Baca Juga: ‘Aging Society’ dan Kesejahteraan Lansia yang Dipandang Sebelah Mata
Sepak Bola yang Politis
Nasib cabang olahraga wushu, tapak suci, dan cabor lain memang tidak seberuntung cabang sepak bola yang diistimewakan dengan instruksi presiden (Inpres) langsung. Inpres yang dimaksud ialah Inpres No. 3 tahun 2019 tentang Percepatan Pembangunan Persepakbolaan Nasional. Dalam inpres itu cukup lengkap dari mulai pembinaan, pengembangan, peningkatan, dan alokasi anggaran sepakbola. Dengan inpres itu juga tiga belas institusi (Kemenpora, Mendagri, Menteri Agama, Menteri Keuangan, Gubernur, Bupati dll) diperintahkan untuk turut mendukung secara proaktif perkembangan sepak bola.
Data Kementerian Keuangan lewat akun instagram @ditjenpajakri mengunggah besaran anggaran untuk sepak bola menyentuh Rp277 Miliar. Anggaran itu digunakan untuk persiapan Timnas Indonesia di kualifikasi piala dunia 2026, pelatihan timnas di berbagai kelompok usia, dan program kerja asosiasi sepak bola.
Maka tak heran cabang olahraga sepak bola dirasa diistimewakan atau dianakemaskan. Pengamat olahraga Anton Sanjaya menyebut sikap menganakemaskan itu sebagai bentuk ketidakadilan. Dia menilai cabang olahraga seperti renang, atletik, dan bulu tangkis yang terbukti mengharumkan nama bangsa justru seret dukungan.
“Nah ini, buat saya ini ironisnya, kalau yang mengeluarkan dana ini pihak swasta atau apa, terserahlah. Ini negara, dalam konteks keadilan sosial, bagi seluruh rakyat indonesia yang ada dalam sila-pancasila itu di mana?” ujarnya seperti dilansir dari media KBR.id.
Baca Juga: Danny Yatim: Gencar Suarakan ‘Active Aging’ demi Lansia Berdaya
Kucuran dana persatuan sepakbola seluruh indonesia (PSSI) diduga usaha tangan Erick Thohir yang juga sebagai menteri badan usaha milik negara (BUMN). Dalam sejarah, PSSI sering kali jadi tempat perebutan bagi para politisi. Mengutip Bola.com dalam tulisan Sejarah kepemimpinan. Kursi panas yang selalu jadi rebutan terdapat konflik yang melibatkan para politisi seperti La Nyala, Muhammad Iriawan alias Bule, Edy Rahmayadi mantan Gubernur Sumut.
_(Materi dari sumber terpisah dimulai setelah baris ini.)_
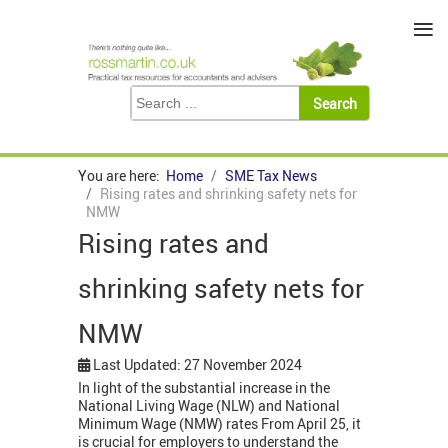
≡
You are here:
Home
SME Tax News
Rising rates and shrinking safety nets for
NMW
Rising rates and
shrinking safety nets for
NMW
Last Updated: 27 November 2024
In light of the substantial increase in the
National Living Wage (NLW) and National
Minimum Wage (NMW) rates From April 25, it
is crucial for employers to understand the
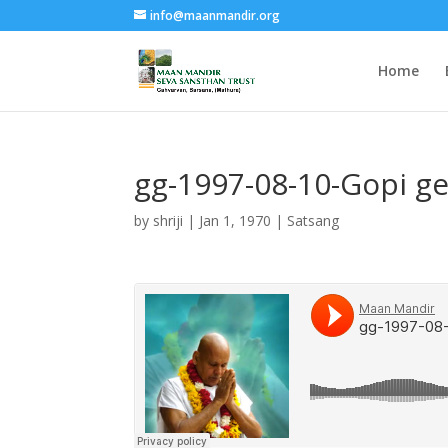
info@maanmandir.org
Home
gg-1997-08-10-Gopi g
by
shriji
|
Jan 1, 1970
|
Satsang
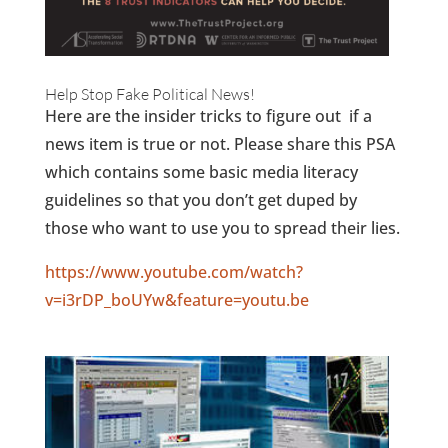
Help Stop Fake Political News!
Here are the insider tricks to figure out if a
news item is true or not. Please share this PSA
which contains some basic media literacy
guidelines so that you don’t get duped by
those who want to use you to spread their lies.
https://www.youtube.com/watch?
v=i3rDP_boUYw&feature=youtu.be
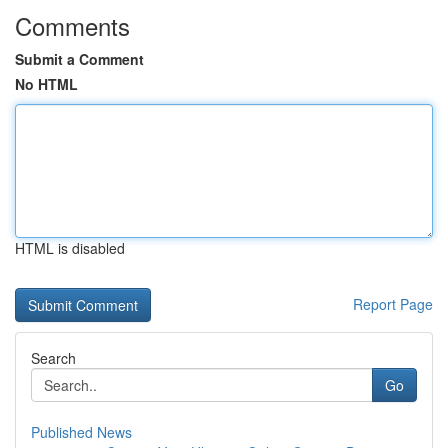
Comments
Submit a Comment
No HTML
HTML is disabled
Report Page
Search
Go
Published News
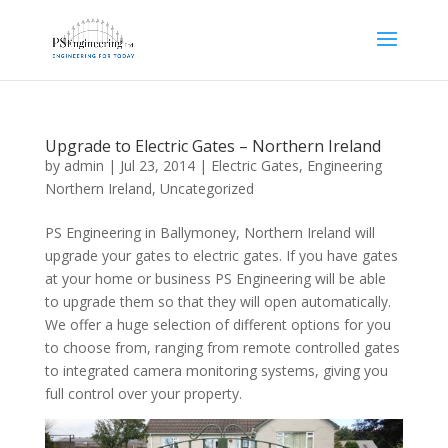
Upgrade to Electric Gates – Northern Ireland
by
admin
|
Jul 23, 2014
|
Electric Gates
,
Engineering
Northern Ireland
,
Uncategorized
PS Engineering in Ballymoney, Northern Ireland will
upgrade your gates to electric gates. If you have gates
at your home or business PS Engineering will be able
to upgrade them so that they will open automatically.
We offer a huge selection of different options for you
to choose from, ranging from remote controlled gates
to integrated camera monitoring systems, giving you
full control over your property.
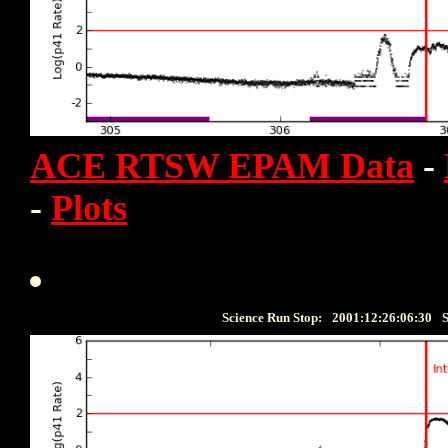
ACE RTSW EPAM Data
-
-
Plots
Science Run Stop:
2001:12:26:06:30
S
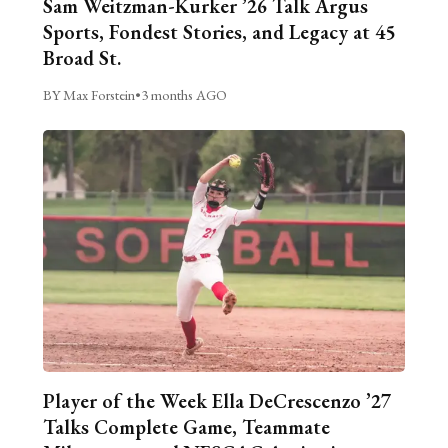
Sam Weitzman-Kurker ’26 Talk Argus
Sports, Fondest Stories, and Legacy at 45
Broad St.
BY Max Forstein
•
3 months AGO
Player of the Week Ella DeCrescenzo ’27
Talks Complete Game, Teammate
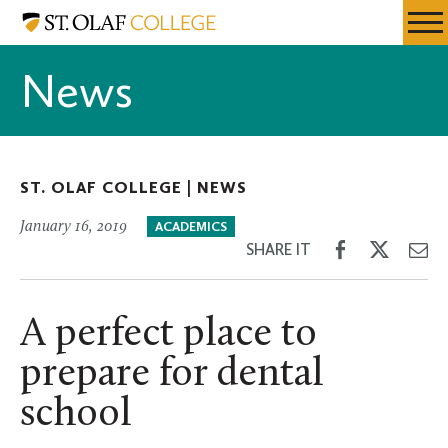
Skip
St.
Resources
Expa
to
Olaf
Menu
Mobil
main
College
News
Men
content
ST. OLAF COLLEGE |
NEWS
January 16, 2019
ACADEMICS
Share
Share
Sh
SHARE IT
on
on
th
Facebook
Twitter
Em
A perfect place to
prepare for dental
school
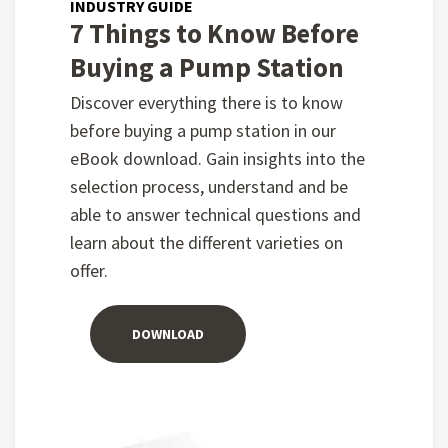
INDUSTRY GUIDE
7 Things to Know Before
Buying a Pump Station
Discover everything there is to know
before buying a pump station in our
eBook download. Gain insights into the
selection process, understand and be
able to answer technical questions and
learn about the different varieties on
offer.
DOWNLOAD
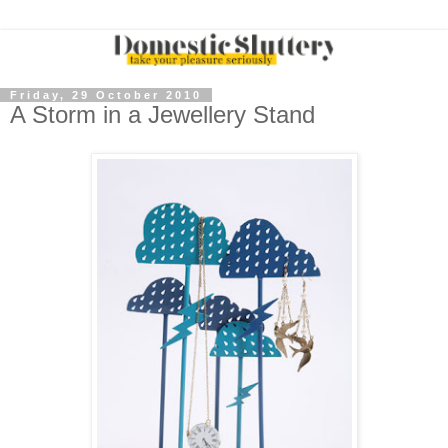
Friday, 29 October 2010
A Storm in a Jewellery Stand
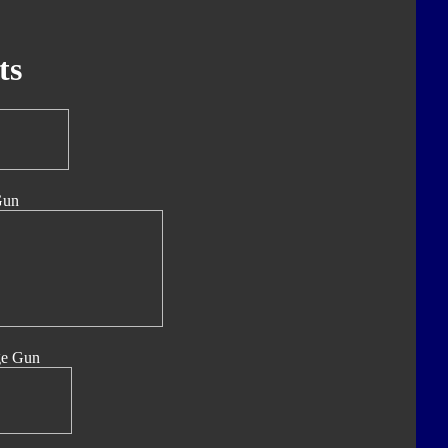
ts
Gun
ge Gun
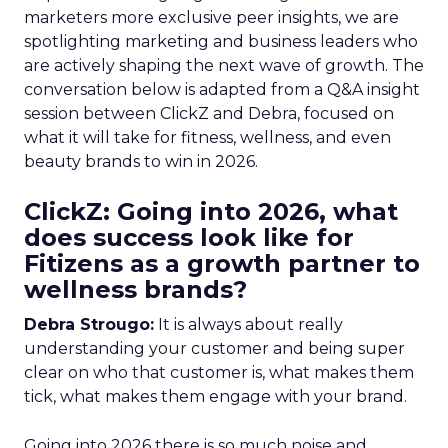
marketers more exclusive peer insights, we are
spotlighting marketing and business leaders who
are actively shaping the next wave of growth. The
conversation below is adapted from a Q&A insight
session between ClickZ and Debra, focused on
what it will take for fitness, wellness, and even
beauty brands to win in 2026.
ClickZ: Going into 2026, what
does success look like for
Fitizens as a growth partner to
wellness brands?
Debra Strougo:
It is always about really
understanding your customer and being super
clear on who that customer is, what makes them
tick, what makes them engage with your brand.
Going into 2026 there is so much noise and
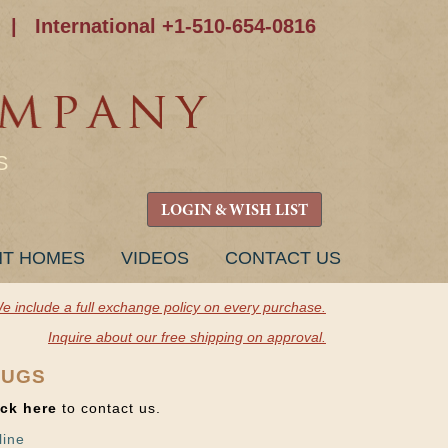
|
International +1-510-654-0816
S
LOGIN & WISH LIST
NT HOMES
VIDEOS
CONTACT US
e include a full exchange policy on every purchase.
Inquire about our free shipping on approval.
RUGS
ick here
to contact us.
line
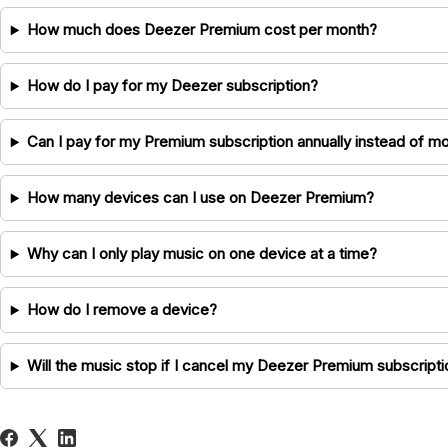
How much does Deezer Premium cost per month?
How do I pay for my Deezer subscription?
Can I pay for my Premium subscription annually instead of mo
How many devices can I use on Deezer Premium?
Why can I only play music on one device at a time?
How do I remove a device?
Will the music stop if I cancel my Deezer Premium subscripti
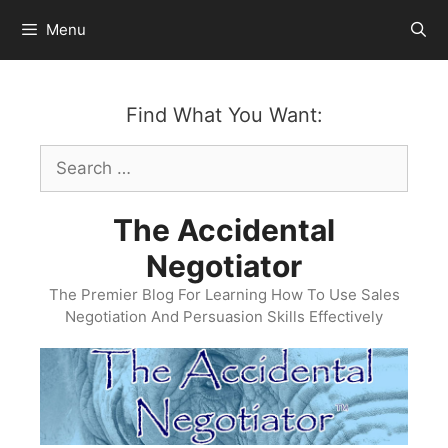
Skip
Menu
to
content
Find What You Want:
Search
for:
The Accidental
Negotiator
The Premier Blog For Learning How To Use Sales
Negotiation And Persuasion Skills Effectively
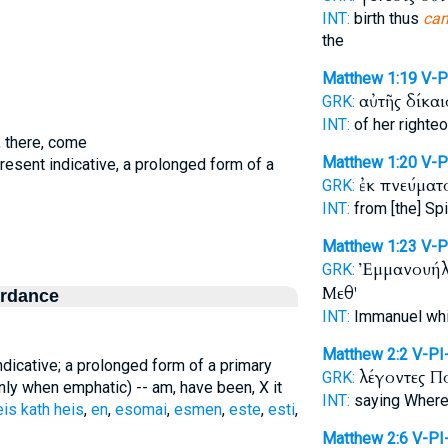
INT:
birth thus
ca
the
Matthew 1:19
V-
αὐτῆς δίκα
GRK:
INT:
of her righte
, there, come
Matthew 1:20
V-P
present indicative, a prolonged form of a
ἐκ πνεύματ
GRK:
INT:
from [the] Spi
Matthew 1:23
V-P
Ἐμμανουή
GRK:
Μεθ'
ordance
INT:
Immanuel wh
Matthew 2:2
V-PI
ndicative; a prolonged form of a primary
λέγοντες 
GRK:
nly when emphatic) -- am, have been, X it
INT:
saying Wher
eis kath heis
,
en
,
esomai
,
esmen
,
este
,
esti
,
Matthew 2:6
V-PI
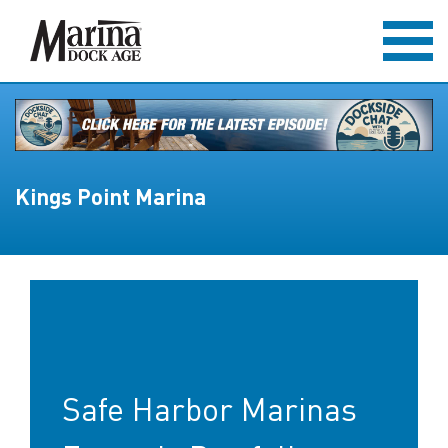
Kings Point Marina
Safe Harbor Marinas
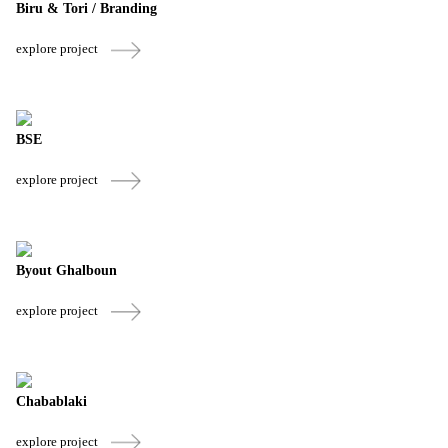
Biru & Tori / Branding
explore project
BSE
explore project
Byout Ghalboun
explore project
Chabablaki
explore project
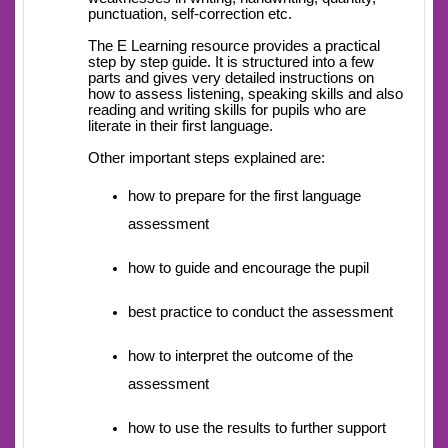
punctuation, self-correction etc.
The E Learning resource provides a practical
step by step guide. It is structured into a few
parts and gives very detailed instructions on
how to assess listening, speaking skills and also
reading and writing skills for pupils who are
literate in their first language.
Other important steps explained are:
how to prepare for the first language
assessment
how to guide and encourage the pupil
best practice to conduct the assessment
how to interpret the outcome of the
assessment
how to use the results to further support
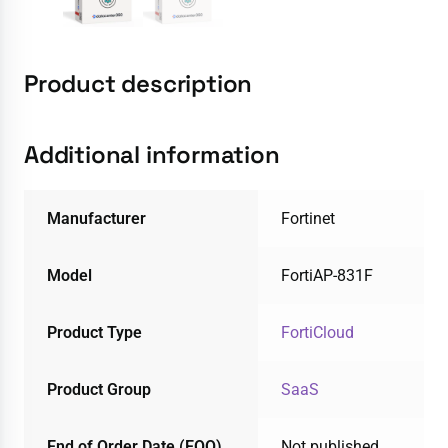
Product description
Additional information
Manufacturer
Fortinet
Model
FortiAP-831F
Product Type
FortiCloud
Product Group
SaaS
End of Order Date (EOO)
Not published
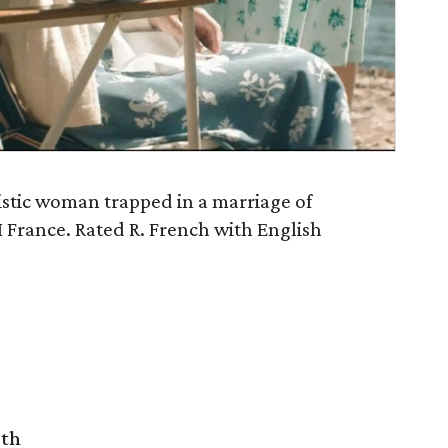
listic woman trapped in a marriage of
 France. Rated R. French with English
rth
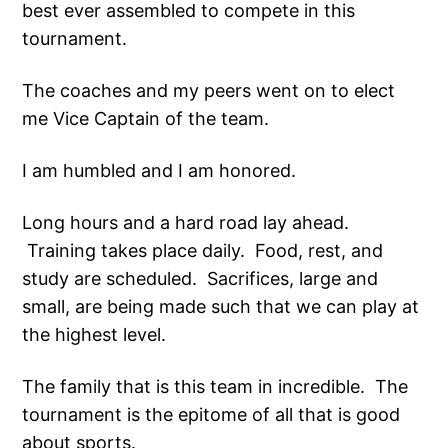
best ever assembled to compete in this
tournament.
The coaches and my peers went on to elect
me Vice Captain of the team.
I am humbled and I am honored.
Long hours and a hard road lay ahead.
Training takes place daily. Food, rest, and
study are scheduled. Sacrifices, large and
small, are being made such that we can play at
the highest level.
The family that is this team in incredible. The
tournament is the epitome of all that is good
about sports.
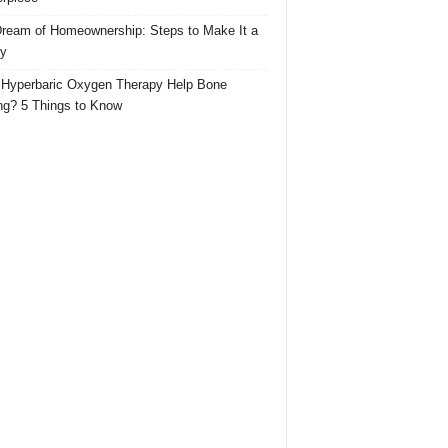
ream of Homeownership: Steps to Make It a
ty
Hyperbaric Oxygen Therapy Help Bone
ng? 5 Things to Know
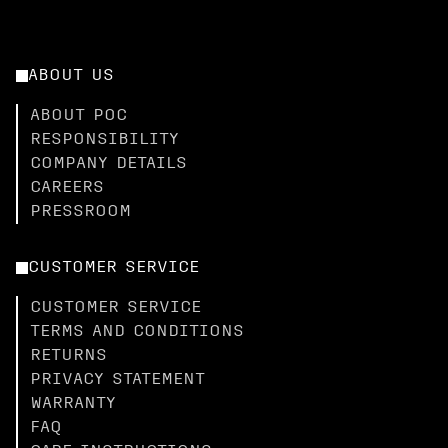
ABOUT US
ABOUT POC
RESPONSIBILITY
COMPANY DETAILS
CAREERS
PRESSROOM
CUSTOMER SERVICE
CUSTOMER SERVICE
TERMS AND CONDITIONS
RETURNS
PRIVACY STATEMENT
WARRANTY
FAQ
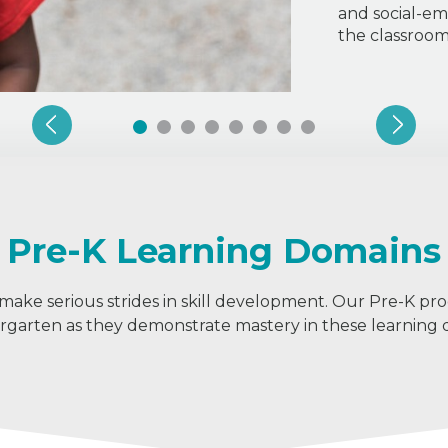
and social-em
the classroo
Pre-K Learning Domains
 make serious strides in skill development. Our Pre-K pr
ergarten as they demonstrate mastery in these learning 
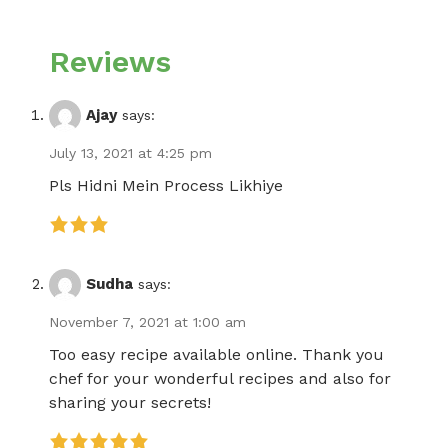
Reviews
Ajay
says:
July 13, 2021 at 4:25 pm
Pls Hidni Mein Process Likhiye
Sudha
says:
November 7, 2021 at 1:00 am
Too easy recipe available online. Thank you
chef for your wonderful recipes and also for
sharing your secrets!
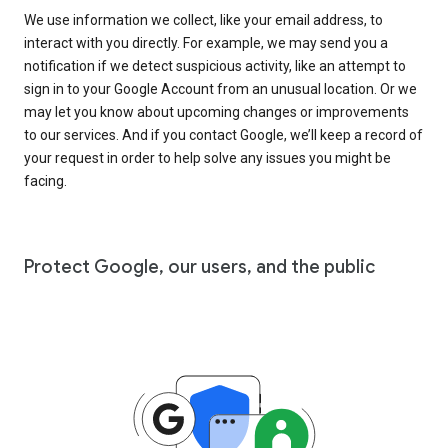
We use information we collect, like your email address, to
interact with you directly. For example, we may send you a
notification if we detect suspicious activity, like an attempt to
sign in to your Google Account from an unusual location. Or we
may let you know about upcoming changes or improvements
to our services. And if you contact Google, we’ll keep a record of
your request in order to help solve any issues you might be
facing.
Protect Google, our users, and the public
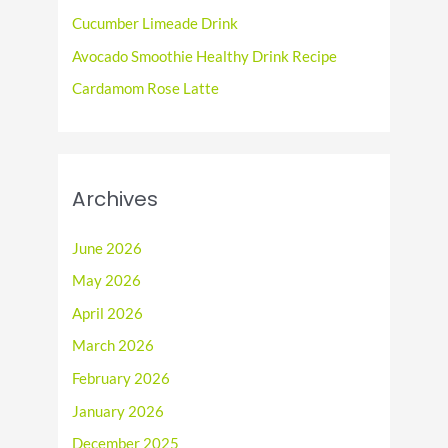
r
Cucumber Limeade Drink
:
Avocado Smoothie Healthy Drink Recipe
Cardamom Rose Latte
Archives
June 2026
May 2026
April 2026
March 2026
February 2026
January 2026
December 2025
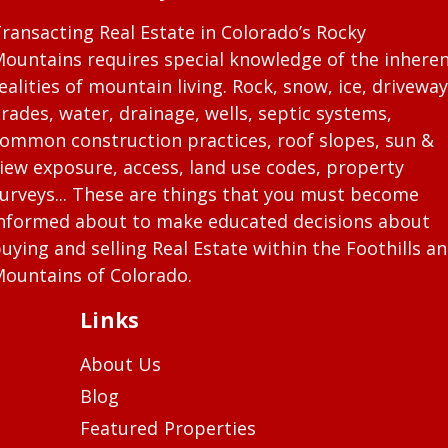
ransacting Real Estate in Colorado’s Rocky
ountains requires special knowledge of the inhere
ealities of mountain living. Rock, snow, ice, driveway
rades, water, drainage, wells, septic systems,
ommon construction practices, roof slopes, sun &
iew exposure, access, land use codes, property
urveys... These are things that you must become
nformed about to make educated decisions about
uying and selling Real Estate within the Foothills a
ountains of Colorado.
Links
About Us
Blog
Featured Properties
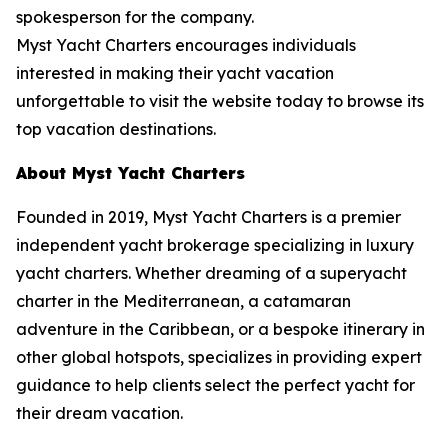
spokesperson for the company.
Myst Yacht Charters encourages individuals
interested in making their yacht vacation
unforgettable to visit the website today to browse its
top vacation destinations.
About Myst Yacht Charters
Founded in 2019, Myst Yacht Charters is a premier
independent yacht brokerage specializing in luxury
yacht charters. Whether dreaming of a superyacht
charter in the Mediterranean, a catamaran
adventure in the Caribbean, or a bespoke itinerary in
other global hotspots, specializes in providing expert
guidance to help clients select the perfect yacht for
their dream vacation.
Penelitian Kiki Esa Perdana dari Universitas Tanri Abeng yang berjudul Sepakbola Sebagai Bentuk Baru Komunikasi Politik Indonesia, menemukan alasan mengapa politisi memilih sepak bola sebagai media yang tepat mendulang popularitas. Sepak bola dianggap bisa menyentuh segmen audiens yang luas. Di samping bisa jadi tempat memasarkan diri untuk menaikan citra positif dan kepentingan elektoral. Salah satunya karena suporter sepak bola yang dikenal militan.